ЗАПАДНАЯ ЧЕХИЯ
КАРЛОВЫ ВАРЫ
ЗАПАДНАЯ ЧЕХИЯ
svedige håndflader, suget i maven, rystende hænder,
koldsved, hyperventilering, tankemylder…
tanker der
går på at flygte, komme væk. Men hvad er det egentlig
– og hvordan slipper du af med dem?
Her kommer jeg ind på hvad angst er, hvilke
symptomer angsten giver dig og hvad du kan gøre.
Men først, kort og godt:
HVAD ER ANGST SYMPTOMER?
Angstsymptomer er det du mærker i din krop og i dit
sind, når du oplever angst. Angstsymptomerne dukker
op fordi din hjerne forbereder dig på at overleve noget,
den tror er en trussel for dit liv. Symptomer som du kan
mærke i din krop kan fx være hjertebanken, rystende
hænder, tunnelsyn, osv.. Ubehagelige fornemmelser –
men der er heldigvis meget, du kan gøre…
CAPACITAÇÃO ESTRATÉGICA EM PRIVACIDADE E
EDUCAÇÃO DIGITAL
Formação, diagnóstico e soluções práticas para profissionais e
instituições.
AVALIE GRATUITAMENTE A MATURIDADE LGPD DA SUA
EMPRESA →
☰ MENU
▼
-=-=-
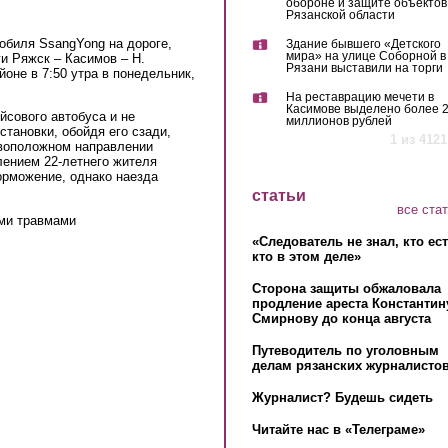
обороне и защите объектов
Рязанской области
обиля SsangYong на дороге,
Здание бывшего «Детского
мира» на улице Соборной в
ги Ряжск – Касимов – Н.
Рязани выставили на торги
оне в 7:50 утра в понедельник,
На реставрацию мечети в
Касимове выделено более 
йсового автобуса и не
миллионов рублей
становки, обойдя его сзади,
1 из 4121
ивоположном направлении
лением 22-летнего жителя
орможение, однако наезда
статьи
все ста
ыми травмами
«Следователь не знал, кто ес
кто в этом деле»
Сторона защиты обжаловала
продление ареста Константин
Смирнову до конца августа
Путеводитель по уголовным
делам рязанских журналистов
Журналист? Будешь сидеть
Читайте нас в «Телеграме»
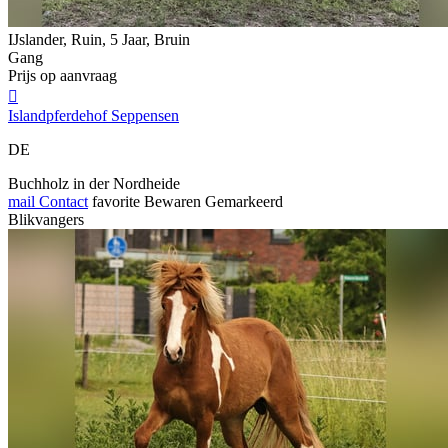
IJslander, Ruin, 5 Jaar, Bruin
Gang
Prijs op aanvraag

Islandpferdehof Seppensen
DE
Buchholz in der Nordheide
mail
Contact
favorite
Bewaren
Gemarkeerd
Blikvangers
-=-=-
*WHAT TO WORK ON*: Starting at the line with "Islandpferdehof Seppensen" and ending at the line with "Blikvangers", print each line of the listing above exactly, with no other lines.

*YOUR SOLUTION*:
Islandpferdehof Seppensen
DE
Buchholz in der Nordheide
mail
Contact
favorite
Bewaren
Gemarkeerd
Blikvangers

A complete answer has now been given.